Records drawn from a dataset ▸
━━━━

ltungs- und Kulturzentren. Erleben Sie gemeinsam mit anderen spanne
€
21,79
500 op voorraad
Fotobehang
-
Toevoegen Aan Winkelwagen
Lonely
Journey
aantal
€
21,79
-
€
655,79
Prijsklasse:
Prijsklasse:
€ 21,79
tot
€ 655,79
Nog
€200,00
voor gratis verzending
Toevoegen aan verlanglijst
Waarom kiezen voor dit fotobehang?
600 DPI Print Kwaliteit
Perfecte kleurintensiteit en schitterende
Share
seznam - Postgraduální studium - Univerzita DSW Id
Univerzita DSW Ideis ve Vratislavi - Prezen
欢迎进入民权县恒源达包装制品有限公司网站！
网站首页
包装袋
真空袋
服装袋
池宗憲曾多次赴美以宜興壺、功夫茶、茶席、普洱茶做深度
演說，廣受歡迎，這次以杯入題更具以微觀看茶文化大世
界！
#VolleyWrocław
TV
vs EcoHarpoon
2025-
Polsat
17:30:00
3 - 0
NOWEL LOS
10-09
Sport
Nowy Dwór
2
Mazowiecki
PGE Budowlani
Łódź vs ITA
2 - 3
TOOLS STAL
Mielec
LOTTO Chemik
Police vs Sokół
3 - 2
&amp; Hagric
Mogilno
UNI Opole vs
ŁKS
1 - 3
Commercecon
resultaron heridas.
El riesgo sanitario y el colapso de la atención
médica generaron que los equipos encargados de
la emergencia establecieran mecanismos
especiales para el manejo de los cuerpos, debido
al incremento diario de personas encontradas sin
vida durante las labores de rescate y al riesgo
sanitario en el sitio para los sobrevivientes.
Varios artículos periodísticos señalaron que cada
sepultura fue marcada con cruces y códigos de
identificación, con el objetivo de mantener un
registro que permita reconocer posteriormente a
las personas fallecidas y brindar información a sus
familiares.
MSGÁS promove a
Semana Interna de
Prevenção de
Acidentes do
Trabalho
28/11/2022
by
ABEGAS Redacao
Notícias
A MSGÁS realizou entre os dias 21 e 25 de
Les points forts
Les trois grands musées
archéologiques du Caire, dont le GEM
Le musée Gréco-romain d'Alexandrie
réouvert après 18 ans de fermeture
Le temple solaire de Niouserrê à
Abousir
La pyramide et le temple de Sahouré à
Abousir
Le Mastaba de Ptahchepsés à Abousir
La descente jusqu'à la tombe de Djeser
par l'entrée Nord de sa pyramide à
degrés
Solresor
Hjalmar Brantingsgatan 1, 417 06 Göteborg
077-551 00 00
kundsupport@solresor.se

━━━━

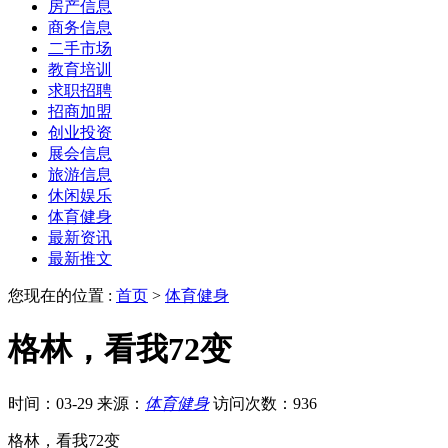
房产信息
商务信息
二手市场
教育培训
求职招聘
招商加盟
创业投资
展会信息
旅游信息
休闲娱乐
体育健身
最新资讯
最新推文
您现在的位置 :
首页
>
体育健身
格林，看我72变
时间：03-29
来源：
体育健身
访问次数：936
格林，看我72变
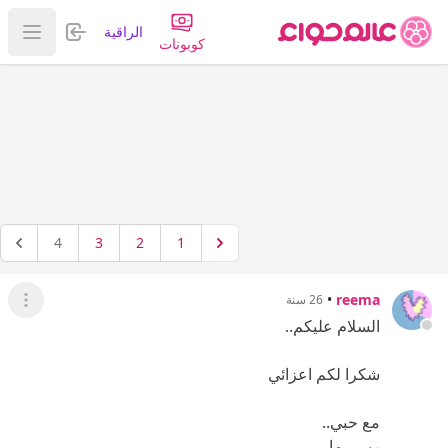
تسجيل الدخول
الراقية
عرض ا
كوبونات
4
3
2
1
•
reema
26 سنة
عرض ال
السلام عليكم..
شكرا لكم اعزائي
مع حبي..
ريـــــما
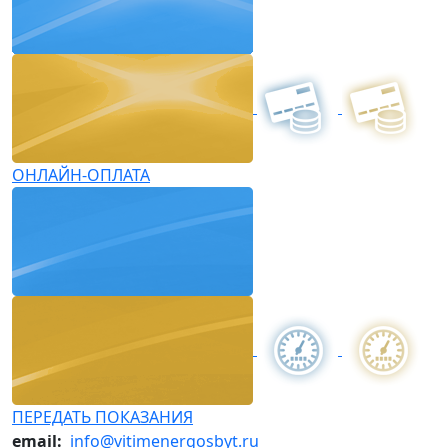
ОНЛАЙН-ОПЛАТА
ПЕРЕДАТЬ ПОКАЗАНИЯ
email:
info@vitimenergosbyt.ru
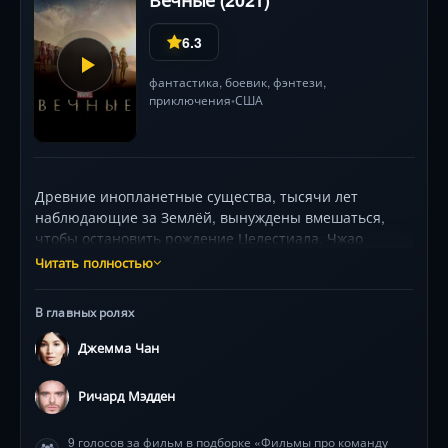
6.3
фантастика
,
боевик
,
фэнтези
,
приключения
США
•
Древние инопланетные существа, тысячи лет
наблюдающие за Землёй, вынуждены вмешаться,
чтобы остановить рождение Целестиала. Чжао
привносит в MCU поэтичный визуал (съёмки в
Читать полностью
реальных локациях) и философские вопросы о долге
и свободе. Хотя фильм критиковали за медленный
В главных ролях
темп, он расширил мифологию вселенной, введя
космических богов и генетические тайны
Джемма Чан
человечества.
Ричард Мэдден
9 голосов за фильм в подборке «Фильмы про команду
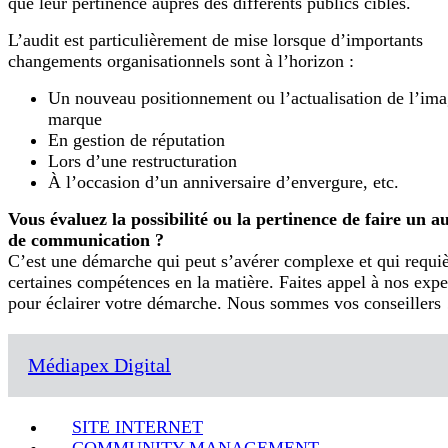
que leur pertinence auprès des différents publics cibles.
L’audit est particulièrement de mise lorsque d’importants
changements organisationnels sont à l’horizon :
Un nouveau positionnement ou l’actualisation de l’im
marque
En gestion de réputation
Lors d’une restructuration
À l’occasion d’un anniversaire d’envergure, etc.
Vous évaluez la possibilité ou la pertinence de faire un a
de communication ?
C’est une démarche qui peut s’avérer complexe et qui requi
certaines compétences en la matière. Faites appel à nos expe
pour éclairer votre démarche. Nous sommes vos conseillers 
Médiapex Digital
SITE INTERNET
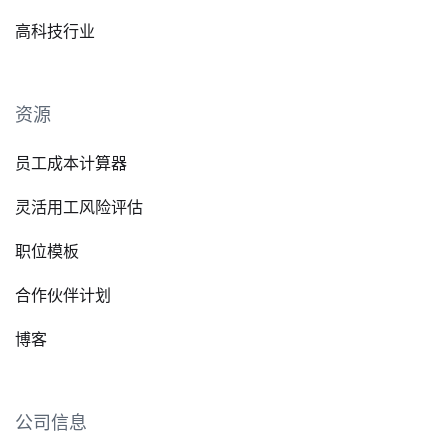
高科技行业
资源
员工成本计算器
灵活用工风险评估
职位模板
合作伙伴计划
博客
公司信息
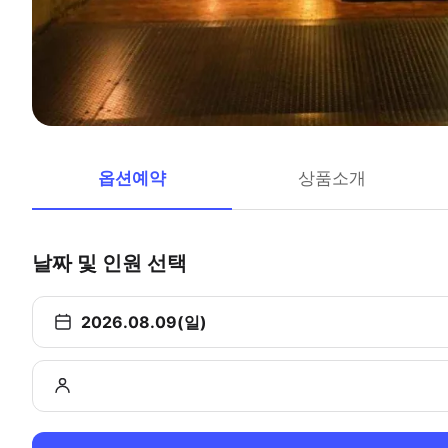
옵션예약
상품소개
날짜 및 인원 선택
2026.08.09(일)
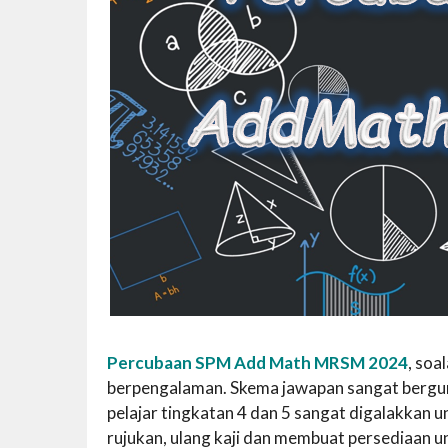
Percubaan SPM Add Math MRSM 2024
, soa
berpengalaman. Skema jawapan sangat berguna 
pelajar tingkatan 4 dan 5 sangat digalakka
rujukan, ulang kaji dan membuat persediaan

━━━━

Instructions for the task ▸
Establish how many lines of the records contain the string "pyramide" and state that number without elaboration.

Expected answer ▸
2